On Club Sports and Student Interests

By Guest Contributor

Do you currently play a club sport? Have you ever tried one out? I think a typical experience of many students on this campus, if they are not of the 300+ club sport athletes, is that they tried a club sport for a day or two, and found it wasn’t for them. I would estimate that the number of people who have ever tried or participated in a club sport (even for a brief period of time) is at least 700 students.

Politically, we have seen much discussion about accessibility on this campus. What is accessibility? Are all facilities accessible? On a less quantifiable level, are experiences and organizations on campus accessible for people of all backgrounds? These questions become very prevalent when examining the nature of athletics at Middlebury. The athletic center is not an accessible place for many students. On a base level, it is populated by people who seem to already be physically fit and absolutely beautiful. A girl on my freshman hall once quipped that Midd made her want to “run 4 miles with full makeup on.” Gymtimidation is not the only factor, however. Some gym facilities, like the squash courts or the hockey arena, remain inaccessible to those whose who were not fortunate enough to learn how to use these facilities adequately. I, for one, did not know about the existence of squash until I arrived at Middlebury.

Beyond facilities, varsity sports are decidedly not-accessible. Before the start of the year, coaches plan and assemble the majority of their teams. There is the remote possibility of walk-ons, especially in sports like track, but this is not a prevalent phenomenon. As a consequence, the fitness center often feels segregated. Non varsity athletes generally use the cardio machine areas and the weight room, while varsity athletes use those areas and seemingly everything else. Intramural teams will certainly use the turf in the field house or the basketball courts, but always scheduled around the practice times of varsity squads. This is not a knock against varsity athletes, but it is important to acknowledge that the foundation of varsity athletics is inaccessibile. To remain competitive, sports like lacrosse need people who already know how to play and are physically fit. If you want to learn how to play lacrosse, or master tennis, or swim competitively, tough luck.

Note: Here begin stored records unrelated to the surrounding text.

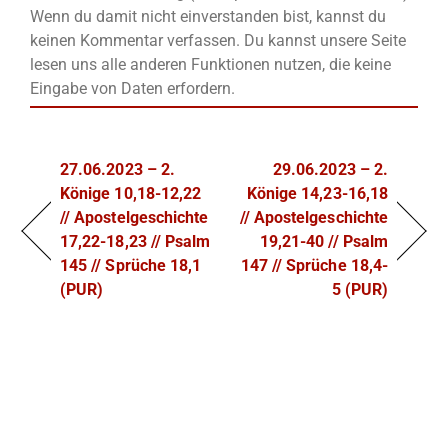
Wenn du damit nicht einverstanden bist, kannst du
keinen Kommentar verfassen. Du kannst unsere Seite
lesen uns alle anderen Funktionen nutzen, die keine
Eingabe von Daten erfordern.
27.06.2023 – 2.
29.06.2023 – 2.
Könige 10,18-12,22
Könige 14,23-16,18
// Apostelgeschichte
// Apostelgeschichte
17,22-18,23 // Psalm
19,21-40 // Psalm
145 // Sprüche 18,1
147 // Sprüche 18,4-
(PUR)
5 (PUR)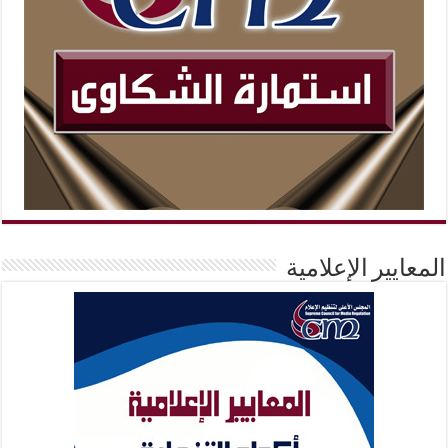
المعايير الإعلامية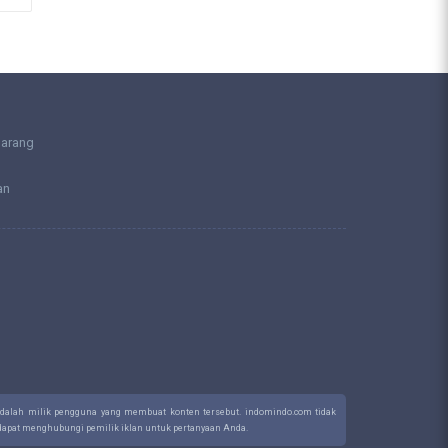
larang
an
 adalah milik pengguna yang membuat konten tersebut. indomindo.com tidak
a dapat menghubungi pemilik iklan untuk pertanyaan Anda.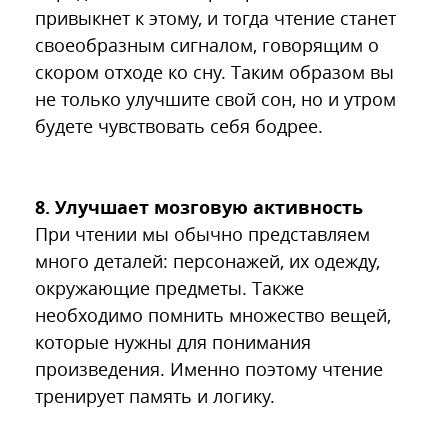
привыкнет к этому, и тогда чтение станет
своеобразным сигналом, говорящим о
скором отходе ко сну. Таким образом вы
не только улучшите свой сон, но и утром
будете чувствовать себя бодрее.
8. Улучшает мозговую активность
При чтении мы обычно представляем
много деталей: персонажей, их одежду,
окружающие предметы. Также
необходимо помнить множество вещей,
которые нужны для понимания
произведения. Именно поэтому чтение
тренирует память и логику.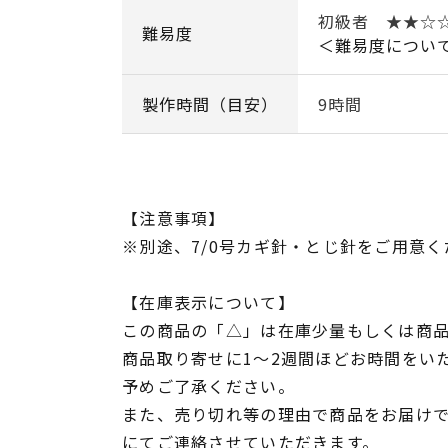
初級者 ★★☆
難易度
＜難易度につい
製作時間（目安）
9時間
【注意事項】
※別途、7/0号カギ針・とじ針をご用意く
【在庫表示について】
この商品の「△」は在庫少量もしくは商
商品取り寄せに1～2週間ほどお時間をい
予めご了承ください。
また、売り切れ等の理由で商品をお届け
にてご連絡させていただきます。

Let’s now examine the structure of the competitive club sports, which I will abbreviate as CCS, to differentiate from the recreational club sports (which do not engage in competition with other teams). These sports, which include crew, rugby, and water polo, have active rosters of over 125 students. Crew itself has about 60 members, and would be about the same size as our largest varsity teams. These athletes practice in season on a similar structure to varsity programs. Speaking for crew, on the water practices are about 3 hours a day, 6 times a week. Practices off the water tend to be shorter, with no drive to Lake Dunmore, but are more intense. During the off season, each rower was asked to erg/run/swim/lift their way to 1,425,000 meters. This is approximately the distance between the center of town and Charlotte, North Carolina. From friends and acquaintances, it seems other CCS share similar dedication in practice and fitness. The ultimate key to club sports is that they are perhaps the most accessible competitive athletic programs at Middlebury. The majority of people at Middlebury can sign up to be a “novice” in one of these sports, someone who has had little or no prior contact with the game. Regardless of your physical starting point, these novice programs are designed to take you to the appropriate fitness level needed to be competitive. On the financial side, club sports have a powerful financial aid structure to help lower the barriers for people who want to participate. This aid is raised through fundraising. All the members of the team, beyond practices, spend hours to make sure that all can participate.

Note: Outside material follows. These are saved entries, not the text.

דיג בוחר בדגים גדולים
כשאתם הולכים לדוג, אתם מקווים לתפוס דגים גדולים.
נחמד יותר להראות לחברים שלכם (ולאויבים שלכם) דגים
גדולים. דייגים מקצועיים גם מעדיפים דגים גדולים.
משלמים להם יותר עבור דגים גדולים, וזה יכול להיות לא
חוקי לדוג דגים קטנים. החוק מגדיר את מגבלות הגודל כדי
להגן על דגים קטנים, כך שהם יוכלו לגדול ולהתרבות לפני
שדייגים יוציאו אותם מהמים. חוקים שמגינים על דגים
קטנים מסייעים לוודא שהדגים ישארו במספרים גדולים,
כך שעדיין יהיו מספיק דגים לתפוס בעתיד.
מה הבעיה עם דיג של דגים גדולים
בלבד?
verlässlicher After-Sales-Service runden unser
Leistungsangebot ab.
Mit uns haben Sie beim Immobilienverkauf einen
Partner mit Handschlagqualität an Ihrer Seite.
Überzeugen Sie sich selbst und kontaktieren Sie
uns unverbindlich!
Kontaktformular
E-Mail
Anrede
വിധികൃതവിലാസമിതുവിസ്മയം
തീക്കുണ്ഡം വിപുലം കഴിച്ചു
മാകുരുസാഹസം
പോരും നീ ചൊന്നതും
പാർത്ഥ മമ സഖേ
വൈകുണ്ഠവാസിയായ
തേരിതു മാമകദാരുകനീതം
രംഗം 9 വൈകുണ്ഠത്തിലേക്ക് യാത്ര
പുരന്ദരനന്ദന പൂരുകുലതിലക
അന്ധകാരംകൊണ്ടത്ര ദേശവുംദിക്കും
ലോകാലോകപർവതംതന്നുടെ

There is currently an initiative in the SGA to set a funding cap on club sports, so that each club sport is funded (per person) the max amount allocated by each student’s extracurricular participation fee, which is just above four hundred dollars. Currently, sports like sailing and crew are taking more than this fee per athlete, meaning that each athlete is costing more than the fee they are putting in. The concern is that this funding scheme is unfair, and the Finance Committee has also taken this view. The new proposal will slash some budgets for club sports by up to 30 percent, which may leave some sports unable to exist beyond a recreational level. I, too, share the concern that no club or organization should be funded more than the “fair” level.

Where is the administration when it comes to this? Are the interests in club sports as legitimate as financial interests in Monterey or opening a new school abroad? Is Middlebury College rooted in the small liberal arts campus or a gigantic international corporation? If the new funding gap is applied, somewhere, somehow, the administration could provide $20,000 dollars to keep the club sports at the same operating level. It is particularly notable that the college’s financial health is not particularly vibrant, as admitted by the head of the Finance Committee. Yet, the issue of club sports involves the livelihood of hundreds of students. The interests of students should be the first priority of Middlebury, and the diffusion of responsibility that Athletics, Old Chapel and other agencies on campus have shown in solving the funding issue of club sports is concerning. Why should students who practice and fundraise for upwards of 12-20 hours a week also have to defend the legitimacy of their interests? Why should a student-run Finance Committee be forced with dealing with an issue that should have never been theirs to solve?

I am not going to defend why club sports are important to people. Ask any club sport athlete. If this funding cap passes, club sport budgets will decrease, and student interests on this campus will be damaged. I ask you, as fellow peers at Middlebury, who also believe in ideals of accessibility and student life, to urge your respective senators in the SGA to vote no this upcoming Sunday. Until a new funding proposal can be reached, with the deficit in funding picked up by the administration, continuing with the cap will do far more harm than good.